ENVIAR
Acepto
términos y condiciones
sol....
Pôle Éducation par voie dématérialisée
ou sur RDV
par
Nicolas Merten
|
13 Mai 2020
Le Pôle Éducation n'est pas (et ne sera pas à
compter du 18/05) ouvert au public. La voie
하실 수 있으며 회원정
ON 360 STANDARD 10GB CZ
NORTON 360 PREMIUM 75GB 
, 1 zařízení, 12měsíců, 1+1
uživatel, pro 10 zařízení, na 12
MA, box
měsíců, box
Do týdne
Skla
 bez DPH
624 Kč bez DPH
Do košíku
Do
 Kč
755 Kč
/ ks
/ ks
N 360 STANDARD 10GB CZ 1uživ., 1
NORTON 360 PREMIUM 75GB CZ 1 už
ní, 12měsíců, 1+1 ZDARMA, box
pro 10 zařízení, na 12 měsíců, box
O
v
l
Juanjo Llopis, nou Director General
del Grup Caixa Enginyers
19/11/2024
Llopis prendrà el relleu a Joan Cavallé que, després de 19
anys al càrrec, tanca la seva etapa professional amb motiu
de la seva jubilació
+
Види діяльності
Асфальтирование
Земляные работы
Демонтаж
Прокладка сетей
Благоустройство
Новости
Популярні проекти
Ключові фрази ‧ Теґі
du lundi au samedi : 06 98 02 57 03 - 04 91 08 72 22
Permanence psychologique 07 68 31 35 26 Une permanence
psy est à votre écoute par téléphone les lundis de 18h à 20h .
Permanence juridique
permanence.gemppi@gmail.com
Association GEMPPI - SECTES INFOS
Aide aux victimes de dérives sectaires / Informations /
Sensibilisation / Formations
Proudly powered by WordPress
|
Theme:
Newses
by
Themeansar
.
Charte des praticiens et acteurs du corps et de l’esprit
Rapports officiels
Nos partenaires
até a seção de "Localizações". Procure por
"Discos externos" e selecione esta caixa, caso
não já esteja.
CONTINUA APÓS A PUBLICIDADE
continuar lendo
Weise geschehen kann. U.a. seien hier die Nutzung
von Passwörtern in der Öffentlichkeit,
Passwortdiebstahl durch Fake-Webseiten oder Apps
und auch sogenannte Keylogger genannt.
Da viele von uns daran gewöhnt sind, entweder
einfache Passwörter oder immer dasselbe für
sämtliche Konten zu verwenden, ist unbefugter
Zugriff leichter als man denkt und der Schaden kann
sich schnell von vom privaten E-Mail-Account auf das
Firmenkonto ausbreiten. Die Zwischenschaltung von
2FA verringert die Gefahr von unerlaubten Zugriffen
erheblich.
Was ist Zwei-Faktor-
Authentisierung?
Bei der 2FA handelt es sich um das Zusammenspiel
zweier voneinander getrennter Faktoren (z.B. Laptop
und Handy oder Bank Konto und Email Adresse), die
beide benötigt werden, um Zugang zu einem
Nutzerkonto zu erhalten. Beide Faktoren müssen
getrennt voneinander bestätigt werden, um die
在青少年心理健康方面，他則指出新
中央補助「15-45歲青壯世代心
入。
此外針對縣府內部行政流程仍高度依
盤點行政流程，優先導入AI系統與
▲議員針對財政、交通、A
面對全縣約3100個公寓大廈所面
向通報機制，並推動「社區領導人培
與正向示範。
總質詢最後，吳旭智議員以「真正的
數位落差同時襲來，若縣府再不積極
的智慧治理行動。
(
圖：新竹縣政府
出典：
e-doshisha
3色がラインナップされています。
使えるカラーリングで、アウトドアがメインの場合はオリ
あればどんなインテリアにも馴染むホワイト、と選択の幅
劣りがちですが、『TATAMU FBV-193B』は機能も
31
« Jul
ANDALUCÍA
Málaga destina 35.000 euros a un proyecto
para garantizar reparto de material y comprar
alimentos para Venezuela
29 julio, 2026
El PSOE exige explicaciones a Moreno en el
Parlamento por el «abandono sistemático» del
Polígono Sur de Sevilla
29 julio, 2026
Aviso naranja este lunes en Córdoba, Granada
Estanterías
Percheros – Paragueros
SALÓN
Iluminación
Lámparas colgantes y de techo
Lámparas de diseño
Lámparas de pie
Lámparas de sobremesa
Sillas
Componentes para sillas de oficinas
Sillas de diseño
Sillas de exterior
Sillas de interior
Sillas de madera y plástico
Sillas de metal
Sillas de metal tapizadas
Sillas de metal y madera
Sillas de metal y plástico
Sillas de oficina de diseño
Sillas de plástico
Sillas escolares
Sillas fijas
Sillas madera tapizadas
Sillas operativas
*****
> [About this task]: The lines to retype, exactly and only, run from the first line of the material through the line with "von Passwörtern in".

> [Exercise output]:
ENVIAR
Acepto
términos y condiciones
sol....
Pôle Éducation par voie dématérialisée
ou sur RDV
par
Nicolas Merten
|
13 Mai 2020
Le Pôle Éducation n'est pas (et ne sera pas à
compter du 18/05) ouvert au public. La voie
하실 수 있으며 회원정
ON 360 STANDARD 10GB CZ
NORTON 360 PREMIUM 75GB 
, 1 zařízení, 12měsíců, 1+1
uživatel, pro 10 zařízení, na 12
MA, box
měsíců, box
Do týdne
Skla
 bez DPH
624 Kč bez DPH
Do košíku
Do
 Kč
755 Kč
/ ks
/ ks
N 360 STANDARD 10GB CZ 1uživ., 1
NORTON 360 PREMIUM 75GB CZ 1 už
ní, 12měsíců, 1+1 ZDARMA, box
pro 10 zařízení, na 12 měsíců, box
O
v
l
Juanjo Llopis, nou Director General
del Grup Caixa Enginyers
19/11/2024
Llopis prendrà el relleu a Joan Cavallé que, després de 19
anys al càrrec, tanca la seva etapa professional amb motiu
de la seva jubilació
+
Види діяльності
Асфальтирование
Земляные работы
Демонтаж
Прокладка сетей
Благоустройство
Новости
Популярні проекти
Ключові фрази ‧ Теґі
du lundi au samedi : 06 98 02 57 03 - 04 91 08 72 22
Permanence psychologique 07 68 31 35 26 Une permanence
psy est à votre écoute par téléphone les lundis de 18h à 20h .
Permanence juridique
permanence.gemppi@gmail.com
Association GEMPPI - SECTES INFOS
Aide aux victimes de dérives sectaires / Informations /
Sensibilisation / Formations
Proudly powered by WordPress
|
Theme:
Newses
by
Themeansar
.
Charte des praticiens et acteurs du corps et de l’esprit
Rapports officiels
Nos partenaires
até a seção de "Localizações". Procure por
"Discos externos" e selecione esta caixa, caso
não já esteja.
CONTINUA APÓS A PUBLICIDADE
continuar lendo
Weise geschehen kann. U.a. seien hier die Nutzung
von Passwörtern in der Öffentlichkeit,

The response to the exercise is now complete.